Les effets du conflit sur la population peuvent être violents. Shama Bibi a relaté avoir ressenti des contractions de façon prématurée lors des affrontements et souffre de dépression post-partum qu’elle attribue aux violences.

« Il y avait des tirs tous les jours et parfois nous devions courir pour nous abriter. Puis il y a eu les inondations de septembre [2014]. Les bombardements ont cessé, mais notre maison en terre s’est effondrée. J’ai parcouru des kilomètres à pied avec ma famille dans cet état. Quand mon fils est né, je ne l’ai pas regardé », a-t-elle dit.

Même lorsque la paix règne, les risques ne manquent pas. Les brigadiers pakistanais et la force de sécurité des frontières indienne ont placé des milliers de mines terrestres dans toute la région frontalière. Certaines mines sont là depuis 2002.

Lors des inondations de septembre 2014, certaines mines auraient été emportées par l’eau jusqu’au Pakistan.

L’un des fils d’Ehsan est devenu en partie aveugle et deux autres ont été estropiés par l’explosion d’une mine il y a dix ans.

« Le gouvernement nous a abandonnés. Personnes n’est venu ne serait-ce que pour nous apporter une assistance médicale », a-t-il dit.

Les villageois reprochent au gouvernement pakistanais de n’avoir rien prévu pour les installer dans d’autres régions et ceux qui se déplacent ne sont pas indemnisés. Parfois, des responsables politiques locaux offrent de l’aide aux familles dont des membres ont été blessés ou tués, mais cela se fait de façon arbitraire et limitée.

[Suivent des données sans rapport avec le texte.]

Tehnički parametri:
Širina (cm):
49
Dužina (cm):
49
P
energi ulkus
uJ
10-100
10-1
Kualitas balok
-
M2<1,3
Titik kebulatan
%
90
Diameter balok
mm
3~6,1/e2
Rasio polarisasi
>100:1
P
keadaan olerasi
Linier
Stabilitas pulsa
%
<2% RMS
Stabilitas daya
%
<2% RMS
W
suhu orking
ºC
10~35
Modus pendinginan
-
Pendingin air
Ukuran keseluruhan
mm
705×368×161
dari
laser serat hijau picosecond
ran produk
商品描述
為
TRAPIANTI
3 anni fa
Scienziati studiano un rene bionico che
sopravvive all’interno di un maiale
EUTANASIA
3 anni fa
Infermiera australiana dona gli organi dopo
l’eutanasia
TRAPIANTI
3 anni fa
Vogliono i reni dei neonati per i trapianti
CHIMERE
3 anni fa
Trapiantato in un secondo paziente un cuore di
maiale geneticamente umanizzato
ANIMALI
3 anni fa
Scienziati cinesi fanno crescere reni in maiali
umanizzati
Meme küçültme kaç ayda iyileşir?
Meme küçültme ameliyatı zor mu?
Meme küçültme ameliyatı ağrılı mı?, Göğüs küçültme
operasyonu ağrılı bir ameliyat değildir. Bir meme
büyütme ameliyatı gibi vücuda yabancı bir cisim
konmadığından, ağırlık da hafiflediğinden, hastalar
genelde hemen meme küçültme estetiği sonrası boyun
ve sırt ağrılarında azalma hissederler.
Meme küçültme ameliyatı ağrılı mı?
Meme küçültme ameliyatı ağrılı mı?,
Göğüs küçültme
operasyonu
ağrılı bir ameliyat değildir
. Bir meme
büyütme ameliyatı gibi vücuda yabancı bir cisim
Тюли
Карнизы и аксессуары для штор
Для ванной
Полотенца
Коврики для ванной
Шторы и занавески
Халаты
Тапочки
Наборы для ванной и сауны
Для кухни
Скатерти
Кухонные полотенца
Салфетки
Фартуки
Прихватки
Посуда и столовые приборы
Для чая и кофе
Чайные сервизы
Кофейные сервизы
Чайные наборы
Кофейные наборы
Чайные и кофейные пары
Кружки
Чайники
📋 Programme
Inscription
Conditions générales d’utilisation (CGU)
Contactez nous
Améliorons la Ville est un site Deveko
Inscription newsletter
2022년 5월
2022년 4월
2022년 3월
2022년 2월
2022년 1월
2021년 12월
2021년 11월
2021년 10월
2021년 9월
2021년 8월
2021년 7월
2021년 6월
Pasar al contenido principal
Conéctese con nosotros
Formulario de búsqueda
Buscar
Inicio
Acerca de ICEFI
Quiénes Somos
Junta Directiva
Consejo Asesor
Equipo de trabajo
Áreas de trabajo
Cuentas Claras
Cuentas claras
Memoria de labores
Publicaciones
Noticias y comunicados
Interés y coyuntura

Beaucoup doivent donc choisir entre leur terre et leur travail et la sécurité de leur famille.
« Soit je garde ma famille en sécurité ailleurs, soit j’envoie mes enfants à l’école », a dit Ghulam Din, un agriculteur qui gagne à peine 8 000 roupies (78 dollars) par mois. Il a quitté le village frontalier d’Umeraanwali avec sa famille pour s’installer dans un bidonville près de la ville de Sialkot où ses enfants ne vont plus à l’école. « J’ai à peine assez d’argent pour les nourrir », a-t-il déploré.

Comble de l’ironie, la terre qu’il a dû abandonner aurait pu avoir une grande valeur si la situation était différente. La région de Sialkot est l’une des plus fertiles du Pakistan, mais les acheteurs sont rares à cause de la violence.